Relax into life’s experiences. Allow them to flow over, under and around you. Feel your feelings. Try not to judge them or attach to them. Just let them be and feel them while they are there to feel, then let them go when it’s time to not feel them anymore. Appreciate the present moment. Try not to wish for a different moment or different experience than the one you are having. This one you are having has a purpose. Ride the purpose. Flow with that purpose.

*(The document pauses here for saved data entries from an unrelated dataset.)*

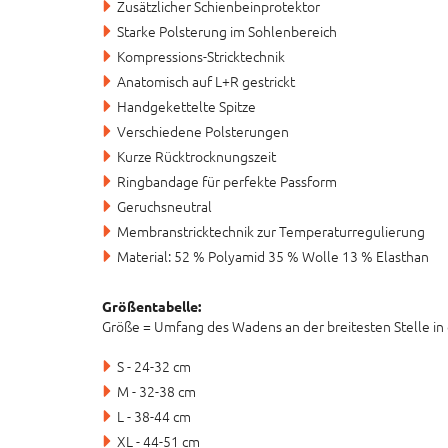
Zusätzlicher Schienbeinprotektor
Starke Polsterung im Sohlenbereich
Kompressions-Stricktechnik
Anatomisch auf L+R gestrickt
Handgekettelte Spitze
Verschiedene Polsterungen
Kurze Rücktrocknungszeit
Ringbandage für perfekte Passform
Geruchsneutral
Membranstricktechnik zur Temperaturregulierung
Material: 52 % Polyamid 35 % Wolle 13 % Elasthan
Größentabelle:
Größe = Umfang des Wadens an der breitesten Stelle in
S - 24-32 cm
M - 32-38 cm
L - 38-44 cm
XL - 44-51 cm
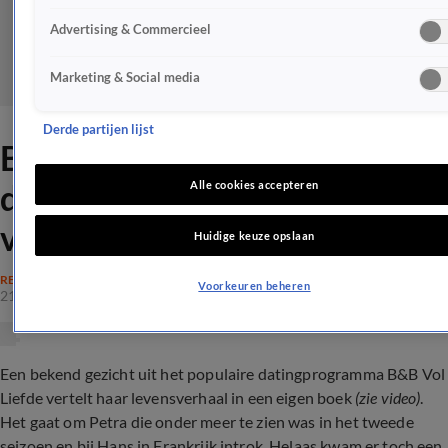
Advertising & Commercieel
Marketing & Social media
Derde partijen lijst
B&B Vol Liefde-deelnemer
doet boekje open: 'Mijn
Alle cookies accepteren
verhaal'
Huidige keuze opslaan
REALITY
Voorkeuren beheren
21 okt 2023, 18:48
Een bekend gezicht uit het populaire datingprogramma B&B Vol
Liefde vertelt haar levensverhaal in een eigen boek
(zie video)
.
Het gaat om Petra die onder meer te zien was in het tweede
seizoen en bij Hans in Frankrijk introk. Helaas kwam er toch een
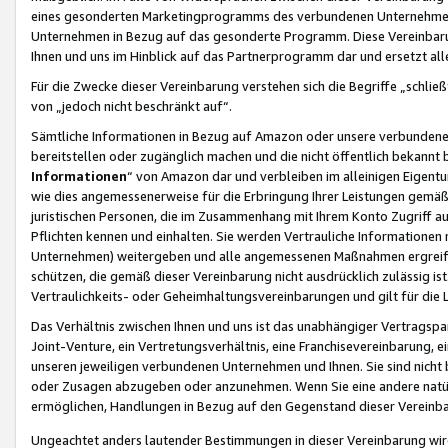
eines gesonderten Marketingprogramms des verbundenen Unternehmens
Unternehmen in Bezug auf das gesonderte Programm. Diese Vereinbarung
Ihnen und uns im Hinblick auf das Partnerprogramm dar und ersetzt al
Für die Zwecke dieser Vereinbarung verstehen sich die Begriffe „schließ
von „jedoch nicht beschränkt auf“.
Sämtliche Informationen in Bezug auf Amazon oder unsere verbunde
bereitstellen oder zugänglich machen und die nicht öffentlich bekannt bz
Informationen
“ von Amazon dar und verbleiben im alleinigen Eigent
wie dies angemessenerweise für die Erbringung Ihrer Leistungen gemäß d
juristischen Personen, die im Zusammenhang mit Ihrem Konto Zugriff au
Pflichten kennen und einhalten. Sie werden Vertrauliche Informationen 
Unternehmen) weitergeben und alle angemessenen Maßnahmen ergreifen
schützen, die gemäß dieser Vereinbarung nicht ausdrücklich zulässig is
Vertraulichkeits- oder Geheimhaltungsvereinbarungen und gilt für die
Das Verhältnis zwischen Ihnen und uns ist das unabhängiger Vertragspa
Joint-Venture, ein Vertretungsverhältnis, eine Franchisevereinbarung, 
unseren jeweiligen verbundenen Unternehmen und Ihnen. Sie sind ni
oder Zusagen abzugeben oder anzunehmen. Wenn Sie eine andere natürli
ermöglichen, Handlungen in Bezug auf den Gegenstand dieser Vereinbar
Ungeachtet anders lautender Bestimmungen in dieser Vereinbarung wird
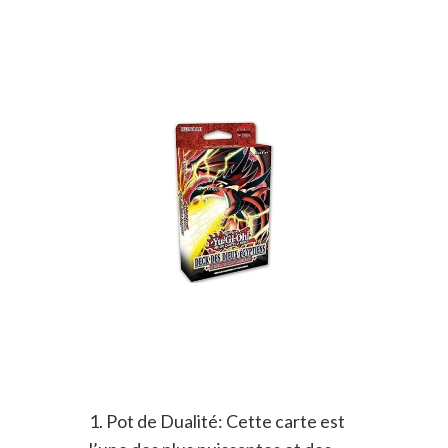
1. Pot de Dualité: Cette carte est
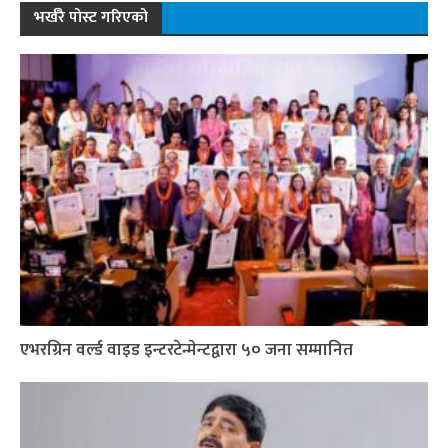
भर्खरै पोस्ट गरिएको
एभरग्रिन वर्ल्ड वाइड इन्टरटेन्मेन्टद्वारा ५० जना सम्मानित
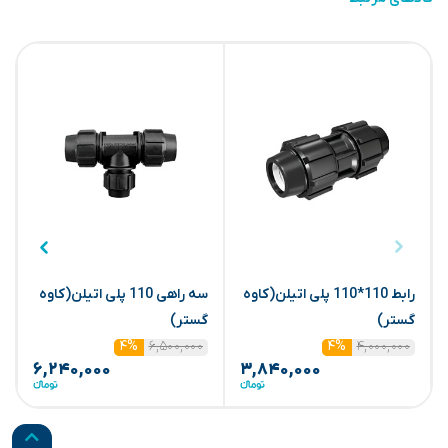
رابط 110*110 پلی اتیلن(کاوه
سه راهی 110 پلی اتیلن(کاوه
گستر)
گستر)
گ
۶,۵۰۰,۰۰۰
۴,۰۰۰,۰۰۰
۴%
۴%
۶,۲۴۰,۰۰۰
۳,۸۴۰,۰۰۰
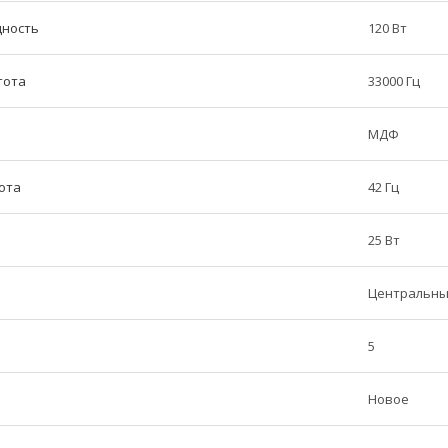
щность
120 Вт
тота
33000 Гц
МДФ
ота
42 Гц
25 Вт
Центральны
5
Новое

My father died from cancer, melanoma. I don’t know his exact experience with that because I am not him, but from the outside, it appeared that he did not suffer from having cancer. I am sure there were moments that he wished he didn’t have it. I am sure there were moments that he wanted to be healed and live a longer life. I know that he tried many things to cure it both spiritually and scientifically. I do not know that he suffered though. It felt like he just flowed with the experience of having cancer. He flowed with how it changed his personality. He flowed with how it changed is physical abilities. He flowed with how it took away things and gave things to his life. In the end, he was visited by angels who told him it was okay to be done, that he had fulfilled his purpose, and he died in a place of peace. I was there. He did not seem to suffer when he died. He just stopped breathing and was gone. I say this because it is meaningful to me to think about how he didn’t seem to fight his experience of having cancer so much as he fought the illness and tried to find a way to cure it.
Nothing wrong with fighting a disease, getting a cure, using science and technology to enhance your experience and live longer. That doesn’t have to mean that the whole time you are fighting that you are suffering. You can fight and be at peace at the same time. Whatever will be will be. Even when I ask for it to be different. Even when I wish for it to be different. The suffering comes not when I consider how things might be different, but when my longing for things to be different becomes my experience, rather than experiencing the actual experience as it is happening.
So, let go to end suffering. Dive in and attach, love, connect and believe fully and deeply in life and relationships, and know they will end at some point, cause we all die. You don’t need to know when that will happen, and don’t focus on trying to keep it from happening. Just focus on now, and what is here for you now to experience, know, love, feel, and just be present with it. That is the end of suffering. And if you suffer, as we all will do from time to time, try to let that go too. You don’t need to judge it or try to stop it, feel it, then allow it to leave as all things will do if you stop trying to keep them from doing so.
Whether something is awesome and amazing or painful and destructive, there is a time and a place for it. When we allow that to happen. When we allow that to be, we can also be at peace with whatever it is.